Before ChatGPT: my stint on a large model

Looking back on the days before ChatGPT, when I was working on large language models.

We got our start in partnership with the Beijing Academy of Artificial Intelligence (BAAI). GPT-3 had just come out, and Beijing quickly launched a big project to build a large model of its own. The main groups involved were Jie Tang and Maosong Sun’s teams at Tsinghua, and Ji-Rong Wen’s team at Renmin University. There were four tracks in all: a Chinese pretrained language model, a knowledge-infused model, a multimodal model, and a protein-sequence model.

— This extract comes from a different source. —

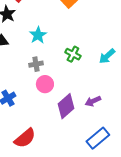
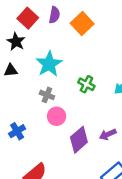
cyan star: (38, 35) -> (49, 64), size x1.4
gray cross: (36, 64) -> (47, 95), turned 32

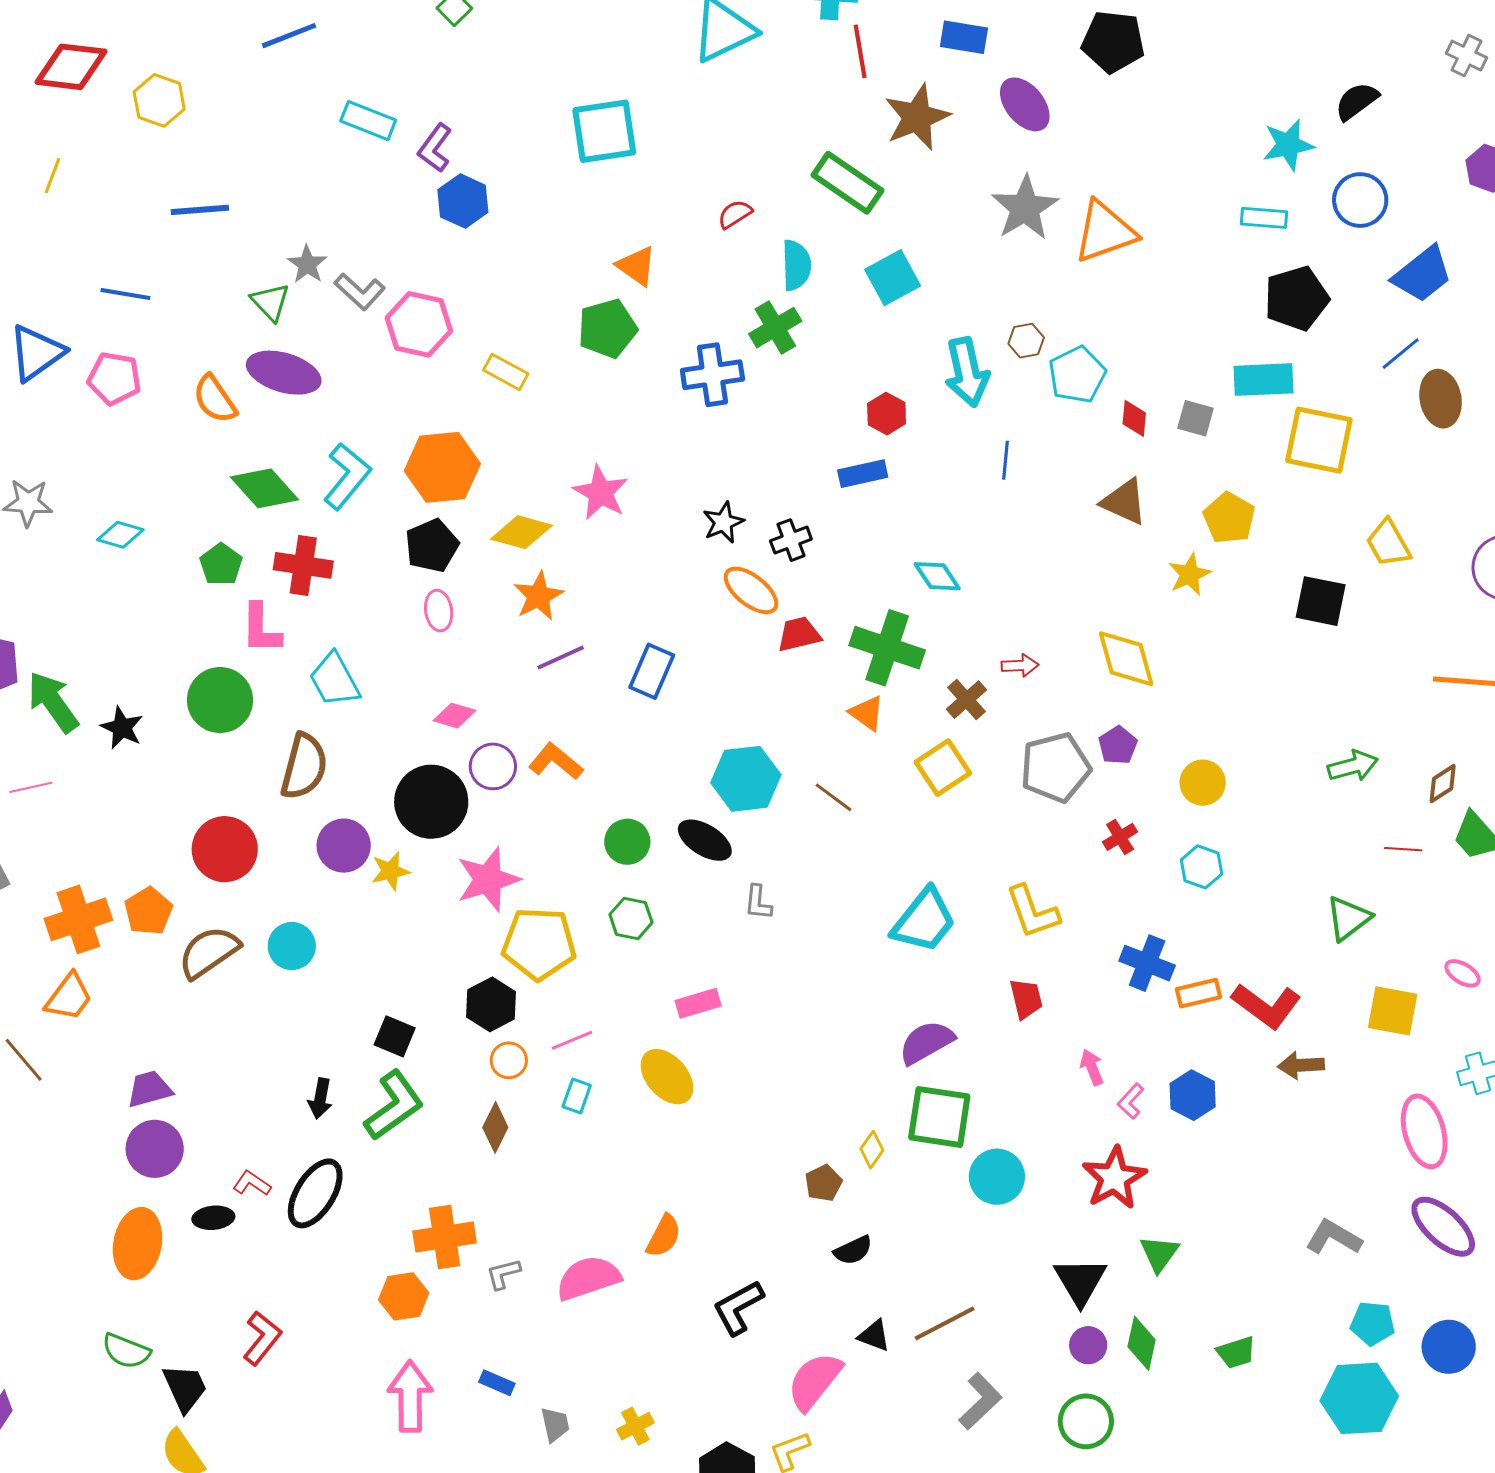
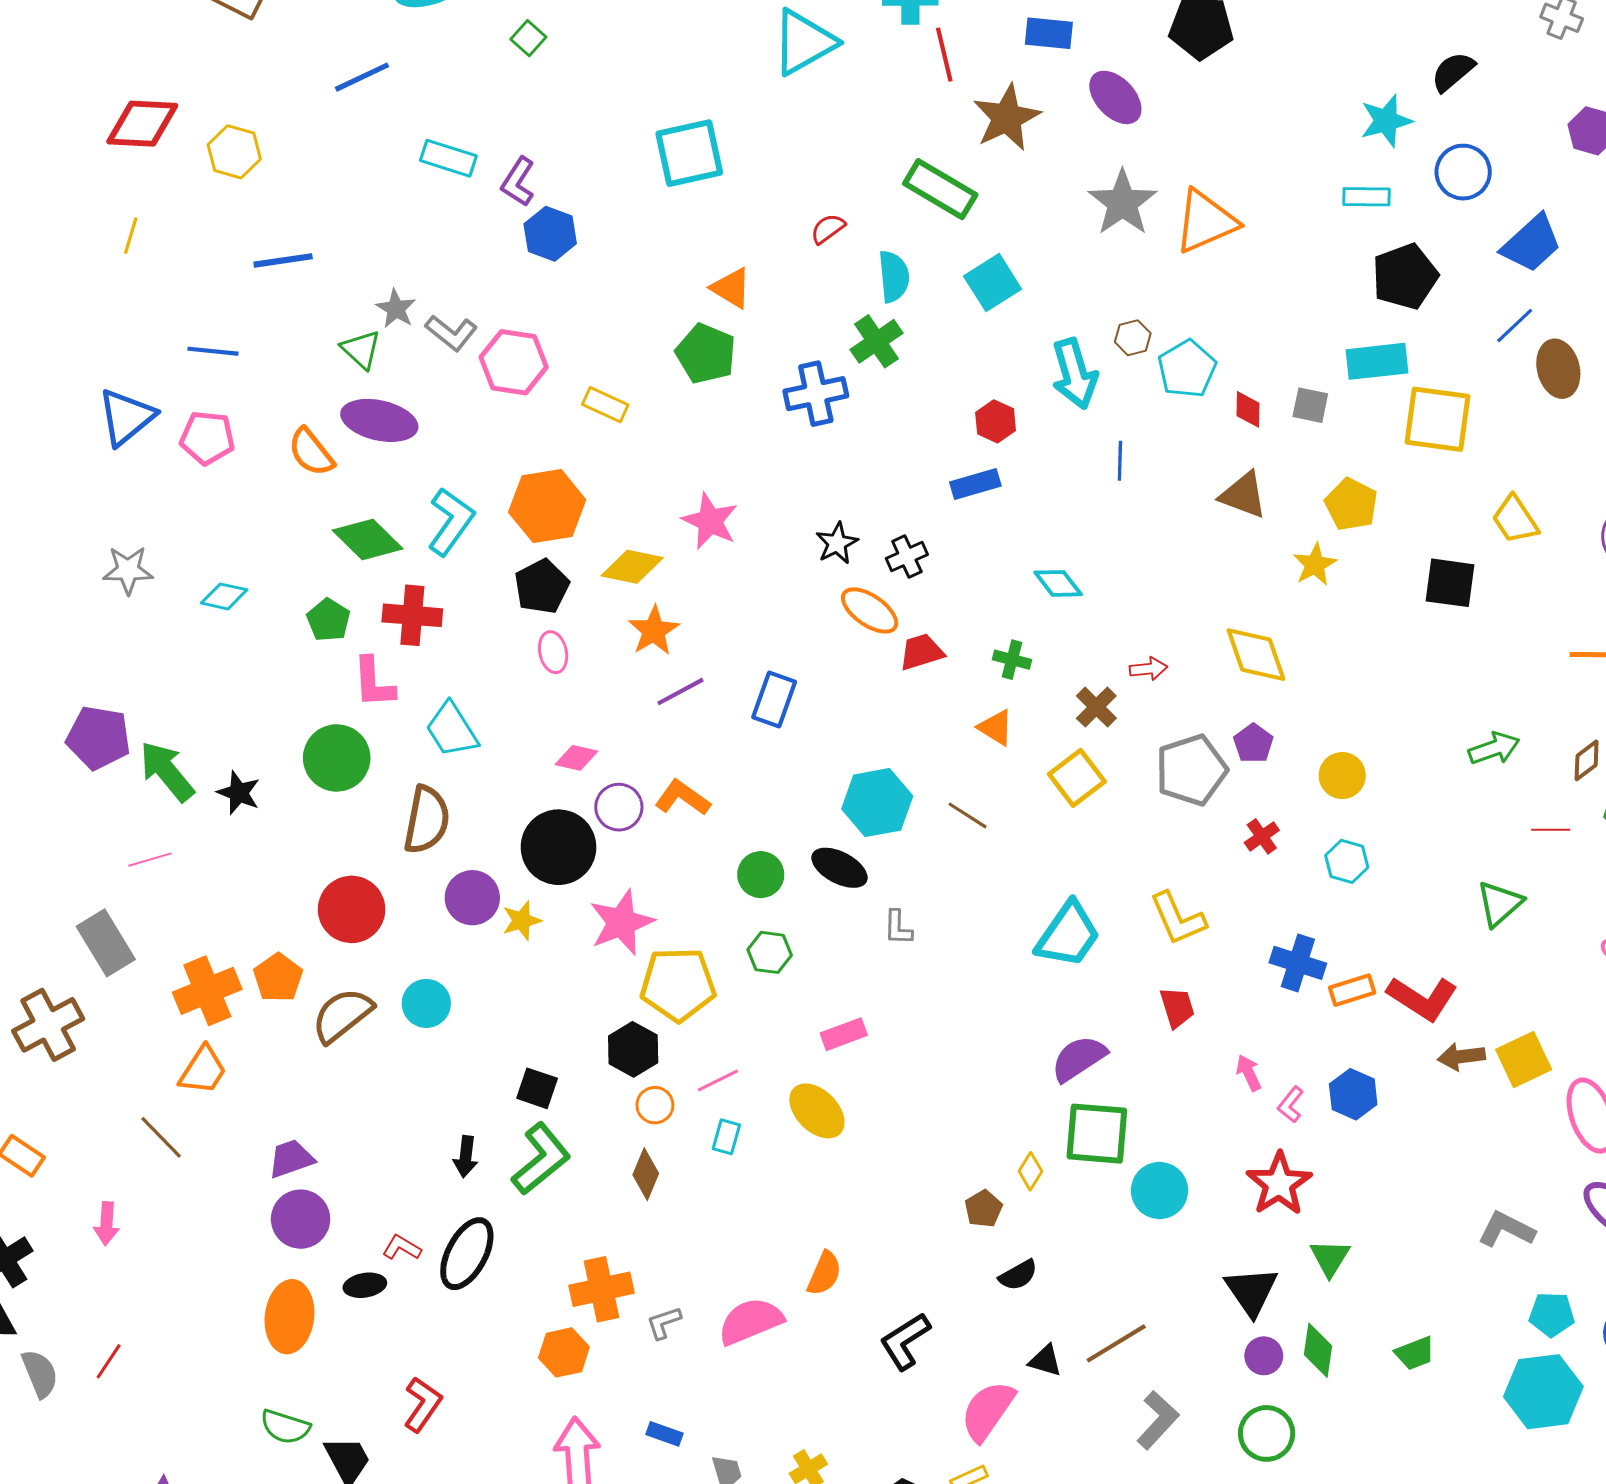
green pentagon: (607, 328) -> (706, 354), turned -30
green cross: (887, 648) -> (1012, 660), size x0.5
yellow square: (1393, 1011) -> (1524, 1059), moved, turned -32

Professor Wen led the multimodal track, which later produced the WuDao·WenLan model. Within it, I ran an innovation center that got going in mid-2020 with a concrete goal: to build a personal intelligent information assistant. We grounded it in intelligent information retrieval and mining, built up the technical base across intelligent search, question answering, and dialogue systems, and pushed the results toward a product — one of the main target settings being government services, so ordinary people could look up and handle civic tasks with less friction. It looks like an early, tentative attempt now, but at the time it was a genuinely hard problem.

WIRED ran a piece on the project back then, and it touched on our line of work too:

“This is a big project,” Wen says with a big grin. “It takes a lot of computing infrastructure and money.” … Wen says his language system could serve as an intelligent assistant to help citizens perform civic tasks online … Zhanliang Liu, project lead for the effort and previously an engineer at Baidu … says his team has built a prototype [for one such government service]. “It is a really tough challenge,” he says.